Sabato 10 ottobre dalle ore 14:00 saremo a Roma, in Piazza San Giovanni per la Marcia della Liberazione, mi alternerò sul palco con altri relatori per spiegare gli italiani l’importanza del recupero della nostra sovranità. La cosa incredibile è che il Messaggero, La Repubblica ossia il quotidiano turbo-mondialista, come lo definisce l’amico Fusaro hanno deciso di diffondere la notizia dell’evento e di farlo senza provare a mistificare la realtà, senza prenderne le distanze e senza provare ad attribuire dispregiativi agli organizzatori.
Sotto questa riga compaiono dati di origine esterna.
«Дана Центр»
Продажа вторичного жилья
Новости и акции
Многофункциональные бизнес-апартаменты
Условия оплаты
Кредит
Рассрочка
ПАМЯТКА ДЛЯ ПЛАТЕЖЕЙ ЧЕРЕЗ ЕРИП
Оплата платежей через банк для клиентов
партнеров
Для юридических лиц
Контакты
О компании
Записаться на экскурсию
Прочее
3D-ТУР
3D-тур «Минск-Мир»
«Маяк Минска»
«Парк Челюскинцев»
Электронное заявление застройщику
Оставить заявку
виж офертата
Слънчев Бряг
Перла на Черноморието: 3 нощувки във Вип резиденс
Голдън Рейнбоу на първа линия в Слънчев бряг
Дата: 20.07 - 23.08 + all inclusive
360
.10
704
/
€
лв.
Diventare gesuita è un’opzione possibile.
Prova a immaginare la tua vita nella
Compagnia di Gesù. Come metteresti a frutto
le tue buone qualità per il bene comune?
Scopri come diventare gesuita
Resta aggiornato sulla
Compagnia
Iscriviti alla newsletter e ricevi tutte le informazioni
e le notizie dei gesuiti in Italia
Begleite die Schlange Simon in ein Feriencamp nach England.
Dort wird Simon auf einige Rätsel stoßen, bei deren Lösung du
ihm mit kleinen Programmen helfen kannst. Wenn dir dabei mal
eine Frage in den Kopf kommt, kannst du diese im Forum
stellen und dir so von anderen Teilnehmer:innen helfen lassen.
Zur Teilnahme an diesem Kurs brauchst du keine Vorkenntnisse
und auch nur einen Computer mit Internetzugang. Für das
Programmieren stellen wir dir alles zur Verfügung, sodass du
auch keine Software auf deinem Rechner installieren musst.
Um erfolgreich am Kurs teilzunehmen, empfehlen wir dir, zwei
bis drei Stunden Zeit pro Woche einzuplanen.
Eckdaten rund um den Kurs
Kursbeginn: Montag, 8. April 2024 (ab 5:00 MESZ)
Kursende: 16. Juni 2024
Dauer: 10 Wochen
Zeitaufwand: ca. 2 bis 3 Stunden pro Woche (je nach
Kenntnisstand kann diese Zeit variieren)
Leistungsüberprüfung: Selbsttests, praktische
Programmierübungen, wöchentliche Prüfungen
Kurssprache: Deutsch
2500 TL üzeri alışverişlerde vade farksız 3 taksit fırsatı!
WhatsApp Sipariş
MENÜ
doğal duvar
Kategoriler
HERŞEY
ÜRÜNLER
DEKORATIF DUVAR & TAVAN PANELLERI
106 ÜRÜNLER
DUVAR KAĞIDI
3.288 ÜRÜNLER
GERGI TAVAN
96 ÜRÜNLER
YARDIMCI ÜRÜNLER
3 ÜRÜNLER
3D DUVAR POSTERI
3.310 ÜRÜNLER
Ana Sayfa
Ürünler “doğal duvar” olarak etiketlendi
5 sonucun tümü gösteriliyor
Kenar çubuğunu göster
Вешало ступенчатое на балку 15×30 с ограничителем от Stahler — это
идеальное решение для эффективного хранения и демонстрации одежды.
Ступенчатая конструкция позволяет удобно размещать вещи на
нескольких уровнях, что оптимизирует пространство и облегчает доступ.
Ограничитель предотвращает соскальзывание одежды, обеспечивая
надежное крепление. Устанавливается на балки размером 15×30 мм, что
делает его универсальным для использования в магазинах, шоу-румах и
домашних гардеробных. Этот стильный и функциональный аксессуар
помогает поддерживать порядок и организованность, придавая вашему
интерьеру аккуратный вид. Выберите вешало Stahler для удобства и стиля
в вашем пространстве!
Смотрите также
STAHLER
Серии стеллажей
Allora permettetemi di fare qualcosa che mai avrei pensato di fare nella vita ossia utilizzare un articolo di Repubblica per raccontarvi quello che noi andremo a fare sabato a Roma.

Andremo a chiedere la fine del neoliberismo, un modello economico e di pensiero che sfrutta molti per arricchire pochi, andremo a chiedere più Stato e meno mercato e che venga applicata la Costituzione nel 1948. Per fare in modo che tutto ciò possa compiersi occorre una profonda svolta politica, via dunque il Governo Conte e nuove elezioni subito. Su questi principi prende via la marcia per la Liberazione per una profonda svolta contro un Governo schiavo dell’Unione Europea e della grande finanza.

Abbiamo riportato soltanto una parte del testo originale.